Task description →
Every line holding the string "Record" is to be copied from the entries below.

Provided data →
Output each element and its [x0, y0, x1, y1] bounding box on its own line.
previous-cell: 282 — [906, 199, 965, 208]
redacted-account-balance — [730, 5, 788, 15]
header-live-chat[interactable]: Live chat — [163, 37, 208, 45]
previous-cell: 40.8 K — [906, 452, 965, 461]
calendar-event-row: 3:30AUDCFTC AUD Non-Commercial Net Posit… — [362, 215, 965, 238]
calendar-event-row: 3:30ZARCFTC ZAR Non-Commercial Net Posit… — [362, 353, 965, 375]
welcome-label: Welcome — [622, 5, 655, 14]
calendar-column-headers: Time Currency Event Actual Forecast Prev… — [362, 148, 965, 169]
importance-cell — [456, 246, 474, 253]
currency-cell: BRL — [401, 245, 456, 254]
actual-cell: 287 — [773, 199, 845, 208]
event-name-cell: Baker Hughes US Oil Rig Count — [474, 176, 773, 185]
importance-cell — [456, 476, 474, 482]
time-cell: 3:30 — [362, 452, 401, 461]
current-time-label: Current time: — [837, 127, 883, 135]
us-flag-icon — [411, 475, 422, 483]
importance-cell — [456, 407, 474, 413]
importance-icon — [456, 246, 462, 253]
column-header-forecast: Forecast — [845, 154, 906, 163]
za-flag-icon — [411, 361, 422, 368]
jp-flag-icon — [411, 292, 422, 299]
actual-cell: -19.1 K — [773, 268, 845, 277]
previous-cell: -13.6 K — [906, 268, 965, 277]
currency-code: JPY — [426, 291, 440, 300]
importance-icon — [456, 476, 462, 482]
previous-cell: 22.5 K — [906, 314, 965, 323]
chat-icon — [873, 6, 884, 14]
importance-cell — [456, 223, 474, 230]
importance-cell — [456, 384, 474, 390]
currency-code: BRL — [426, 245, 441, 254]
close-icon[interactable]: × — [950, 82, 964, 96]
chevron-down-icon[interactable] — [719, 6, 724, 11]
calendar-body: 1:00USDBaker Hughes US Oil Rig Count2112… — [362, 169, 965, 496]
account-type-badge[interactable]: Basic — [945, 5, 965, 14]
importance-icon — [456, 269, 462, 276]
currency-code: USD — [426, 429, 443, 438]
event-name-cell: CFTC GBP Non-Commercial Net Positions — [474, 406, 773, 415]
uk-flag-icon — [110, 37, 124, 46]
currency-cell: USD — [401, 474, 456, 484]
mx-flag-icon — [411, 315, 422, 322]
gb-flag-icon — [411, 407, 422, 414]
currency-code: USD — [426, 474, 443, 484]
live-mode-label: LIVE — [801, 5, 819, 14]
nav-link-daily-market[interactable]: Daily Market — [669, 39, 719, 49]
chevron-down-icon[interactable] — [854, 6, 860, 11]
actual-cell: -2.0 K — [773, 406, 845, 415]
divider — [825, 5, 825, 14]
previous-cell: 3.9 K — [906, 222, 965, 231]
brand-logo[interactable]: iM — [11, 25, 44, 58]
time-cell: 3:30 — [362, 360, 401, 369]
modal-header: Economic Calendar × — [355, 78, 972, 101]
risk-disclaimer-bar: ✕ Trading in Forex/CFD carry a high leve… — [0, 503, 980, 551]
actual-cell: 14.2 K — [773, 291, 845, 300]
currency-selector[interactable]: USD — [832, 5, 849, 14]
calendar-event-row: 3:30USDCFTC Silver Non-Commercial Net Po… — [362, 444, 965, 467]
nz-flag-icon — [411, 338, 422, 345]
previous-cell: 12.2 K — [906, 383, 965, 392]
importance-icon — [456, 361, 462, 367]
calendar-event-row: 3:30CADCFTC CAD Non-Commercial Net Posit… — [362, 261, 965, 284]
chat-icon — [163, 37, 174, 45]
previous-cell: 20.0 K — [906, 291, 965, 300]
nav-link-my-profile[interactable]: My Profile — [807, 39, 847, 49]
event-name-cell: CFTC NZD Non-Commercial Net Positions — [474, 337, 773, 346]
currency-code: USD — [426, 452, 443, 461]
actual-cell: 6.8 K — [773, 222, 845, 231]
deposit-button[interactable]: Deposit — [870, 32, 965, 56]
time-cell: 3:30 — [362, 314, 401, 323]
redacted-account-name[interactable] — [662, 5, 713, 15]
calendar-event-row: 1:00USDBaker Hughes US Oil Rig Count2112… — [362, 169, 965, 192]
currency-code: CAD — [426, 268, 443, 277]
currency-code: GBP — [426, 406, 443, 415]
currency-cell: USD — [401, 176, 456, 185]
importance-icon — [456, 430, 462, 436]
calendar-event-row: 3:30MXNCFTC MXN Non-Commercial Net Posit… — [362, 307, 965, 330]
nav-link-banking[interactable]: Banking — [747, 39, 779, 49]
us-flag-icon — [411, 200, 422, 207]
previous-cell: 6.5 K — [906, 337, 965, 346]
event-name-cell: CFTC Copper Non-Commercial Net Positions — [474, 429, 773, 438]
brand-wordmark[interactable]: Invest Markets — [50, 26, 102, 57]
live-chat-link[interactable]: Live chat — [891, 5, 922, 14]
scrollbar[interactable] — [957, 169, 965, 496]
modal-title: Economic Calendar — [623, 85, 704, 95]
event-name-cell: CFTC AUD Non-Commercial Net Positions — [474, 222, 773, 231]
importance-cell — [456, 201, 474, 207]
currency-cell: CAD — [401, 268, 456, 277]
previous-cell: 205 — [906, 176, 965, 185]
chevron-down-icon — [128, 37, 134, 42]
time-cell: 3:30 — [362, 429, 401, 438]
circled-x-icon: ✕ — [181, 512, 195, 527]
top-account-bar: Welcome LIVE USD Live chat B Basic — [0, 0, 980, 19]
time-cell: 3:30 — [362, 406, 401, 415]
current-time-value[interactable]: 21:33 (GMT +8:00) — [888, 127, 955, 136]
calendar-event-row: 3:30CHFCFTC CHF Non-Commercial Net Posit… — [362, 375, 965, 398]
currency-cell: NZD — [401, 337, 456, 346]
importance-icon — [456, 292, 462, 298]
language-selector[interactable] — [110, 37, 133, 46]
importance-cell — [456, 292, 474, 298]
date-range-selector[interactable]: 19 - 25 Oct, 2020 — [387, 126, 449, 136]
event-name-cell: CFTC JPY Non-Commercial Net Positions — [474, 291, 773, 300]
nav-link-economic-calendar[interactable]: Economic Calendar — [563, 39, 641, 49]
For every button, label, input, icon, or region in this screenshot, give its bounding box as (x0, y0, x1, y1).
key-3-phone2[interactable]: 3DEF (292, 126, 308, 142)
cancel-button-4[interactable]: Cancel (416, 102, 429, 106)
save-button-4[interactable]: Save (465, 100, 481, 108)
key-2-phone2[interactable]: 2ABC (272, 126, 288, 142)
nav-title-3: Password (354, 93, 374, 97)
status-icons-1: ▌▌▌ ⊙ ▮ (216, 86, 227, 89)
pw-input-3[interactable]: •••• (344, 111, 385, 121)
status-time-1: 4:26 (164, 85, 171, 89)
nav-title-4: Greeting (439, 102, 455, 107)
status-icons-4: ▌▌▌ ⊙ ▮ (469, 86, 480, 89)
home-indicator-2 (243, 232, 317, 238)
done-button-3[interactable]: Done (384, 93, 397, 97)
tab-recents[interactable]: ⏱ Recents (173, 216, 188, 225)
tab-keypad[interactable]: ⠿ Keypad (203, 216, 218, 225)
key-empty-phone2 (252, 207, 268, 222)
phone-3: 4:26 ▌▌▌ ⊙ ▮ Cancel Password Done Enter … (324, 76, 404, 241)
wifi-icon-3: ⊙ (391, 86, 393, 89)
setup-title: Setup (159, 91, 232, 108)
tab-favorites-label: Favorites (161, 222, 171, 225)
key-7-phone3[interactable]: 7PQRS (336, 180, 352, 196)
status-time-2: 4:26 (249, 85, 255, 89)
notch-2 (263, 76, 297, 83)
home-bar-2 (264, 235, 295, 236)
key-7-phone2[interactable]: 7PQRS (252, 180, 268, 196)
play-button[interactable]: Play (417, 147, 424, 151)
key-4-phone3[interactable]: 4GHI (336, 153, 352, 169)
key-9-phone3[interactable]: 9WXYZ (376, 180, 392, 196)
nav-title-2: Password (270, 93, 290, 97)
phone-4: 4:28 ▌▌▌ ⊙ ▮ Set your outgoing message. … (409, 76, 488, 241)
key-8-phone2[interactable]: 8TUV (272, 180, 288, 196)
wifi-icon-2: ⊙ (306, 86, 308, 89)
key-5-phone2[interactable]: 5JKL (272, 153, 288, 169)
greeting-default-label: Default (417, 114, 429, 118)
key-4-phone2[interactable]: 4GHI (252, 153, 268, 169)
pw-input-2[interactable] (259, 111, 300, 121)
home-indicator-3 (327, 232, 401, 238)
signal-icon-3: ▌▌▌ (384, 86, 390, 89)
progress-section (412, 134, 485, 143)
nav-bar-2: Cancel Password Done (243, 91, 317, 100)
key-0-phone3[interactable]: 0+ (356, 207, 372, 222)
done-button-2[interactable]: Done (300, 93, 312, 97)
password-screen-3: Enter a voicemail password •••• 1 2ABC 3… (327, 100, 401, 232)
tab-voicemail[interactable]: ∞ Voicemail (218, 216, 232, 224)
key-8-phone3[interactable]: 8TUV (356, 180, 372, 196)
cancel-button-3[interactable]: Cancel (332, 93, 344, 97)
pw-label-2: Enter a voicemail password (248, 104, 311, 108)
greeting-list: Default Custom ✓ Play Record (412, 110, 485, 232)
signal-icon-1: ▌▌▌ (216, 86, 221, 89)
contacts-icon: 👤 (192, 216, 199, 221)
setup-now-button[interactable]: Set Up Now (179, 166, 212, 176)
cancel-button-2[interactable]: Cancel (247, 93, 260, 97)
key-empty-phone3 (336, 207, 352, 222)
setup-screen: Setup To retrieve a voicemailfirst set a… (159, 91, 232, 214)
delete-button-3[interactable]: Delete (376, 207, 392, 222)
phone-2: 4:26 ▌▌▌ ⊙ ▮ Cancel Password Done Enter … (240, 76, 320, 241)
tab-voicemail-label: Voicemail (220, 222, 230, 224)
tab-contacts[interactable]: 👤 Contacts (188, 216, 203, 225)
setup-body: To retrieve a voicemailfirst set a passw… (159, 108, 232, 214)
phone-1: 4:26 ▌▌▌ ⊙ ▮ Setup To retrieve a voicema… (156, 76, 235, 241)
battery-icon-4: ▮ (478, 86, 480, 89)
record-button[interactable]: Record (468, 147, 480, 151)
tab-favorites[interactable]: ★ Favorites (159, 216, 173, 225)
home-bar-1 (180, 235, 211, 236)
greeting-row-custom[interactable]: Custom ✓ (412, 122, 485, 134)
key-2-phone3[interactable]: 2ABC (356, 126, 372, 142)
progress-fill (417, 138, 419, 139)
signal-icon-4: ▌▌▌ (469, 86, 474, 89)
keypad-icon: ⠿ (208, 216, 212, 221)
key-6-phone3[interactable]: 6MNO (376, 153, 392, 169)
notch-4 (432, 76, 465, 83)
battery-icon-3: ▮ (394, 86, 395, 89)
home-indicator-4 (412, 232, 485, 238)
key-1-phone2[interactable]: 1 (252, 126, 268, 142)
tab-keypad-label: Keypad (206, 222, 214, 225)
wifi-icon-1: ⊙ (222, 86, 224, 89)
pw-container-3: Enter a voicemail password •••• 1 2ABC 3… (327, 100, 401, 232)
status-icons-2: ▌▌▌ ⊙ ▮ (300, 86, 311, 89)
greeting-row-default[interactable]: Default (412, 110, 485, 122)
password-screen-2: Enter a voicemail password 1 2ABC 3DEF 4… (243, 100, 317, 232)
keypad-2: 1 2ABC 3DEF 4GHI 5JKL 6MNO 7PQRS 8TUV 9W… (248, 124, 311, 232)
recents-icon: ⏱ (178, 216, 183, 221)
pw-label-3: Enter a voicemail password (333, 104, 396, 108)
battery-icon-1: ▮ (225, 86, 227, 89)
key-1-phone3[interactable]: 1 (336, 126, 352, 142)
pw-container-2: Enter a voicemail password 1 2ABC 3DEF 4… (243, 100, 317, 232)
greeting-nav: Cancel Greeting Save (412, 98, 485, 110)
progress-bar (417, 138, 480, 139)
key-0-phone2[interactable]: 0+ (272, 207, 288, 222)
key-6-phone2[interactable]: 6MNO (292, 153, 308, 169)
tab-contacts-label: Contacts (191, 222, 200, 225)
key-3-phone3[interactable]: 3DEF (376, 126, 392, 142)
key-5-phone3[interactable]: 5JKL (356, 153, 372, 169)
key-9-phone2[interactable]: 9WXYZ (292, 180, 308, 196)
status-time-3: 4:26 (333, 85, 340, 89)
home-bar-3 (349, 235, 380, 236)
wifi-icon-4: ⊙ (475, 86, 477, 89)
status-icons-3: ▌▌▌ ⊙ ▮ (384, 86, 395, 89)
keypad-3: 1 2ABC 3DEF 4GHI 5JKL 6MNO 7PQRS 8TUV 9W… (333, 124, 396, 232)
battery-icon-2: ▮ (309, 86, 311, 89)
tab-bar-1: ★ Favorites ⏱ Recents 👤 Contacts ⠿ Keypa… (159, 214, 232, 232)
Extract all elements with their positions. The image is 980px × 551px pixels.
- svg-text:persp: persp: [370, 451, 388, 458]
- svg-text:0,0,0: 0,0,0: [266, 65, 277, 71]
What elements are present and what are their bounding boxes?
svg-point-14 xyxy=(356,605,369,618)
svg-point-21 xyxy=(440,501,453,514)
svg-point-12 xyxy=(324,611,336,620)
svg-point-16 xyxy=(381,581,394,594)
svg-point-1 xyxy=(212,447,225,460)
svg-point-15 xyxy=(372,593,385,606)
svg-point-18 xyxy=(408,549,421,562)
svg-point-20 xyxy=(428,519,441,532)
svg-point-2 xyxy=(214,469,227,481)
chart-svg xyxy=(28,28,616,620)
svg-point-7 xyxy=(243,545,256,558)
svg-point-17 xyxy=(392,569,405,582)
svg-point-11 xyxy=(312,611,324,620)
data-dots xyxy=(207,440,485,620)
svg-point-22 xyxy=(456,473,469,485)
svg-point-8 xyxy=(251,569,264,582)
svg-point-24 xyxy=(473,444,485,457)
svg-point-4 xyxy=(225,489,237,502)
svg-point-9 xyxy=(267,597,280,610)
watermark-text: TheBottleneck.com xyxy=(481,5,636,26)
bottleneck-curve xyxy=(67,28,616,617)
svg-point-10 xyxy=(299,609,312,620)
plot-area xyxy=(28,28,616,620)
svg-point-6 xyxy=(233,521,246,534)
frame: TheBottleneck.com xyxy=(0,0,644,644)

Result of the task →
greeting-list: Default Custom ✓ Play Record (412, 110, 485, 232)
record-button[interactable]: Record (468, 147, 480, 151)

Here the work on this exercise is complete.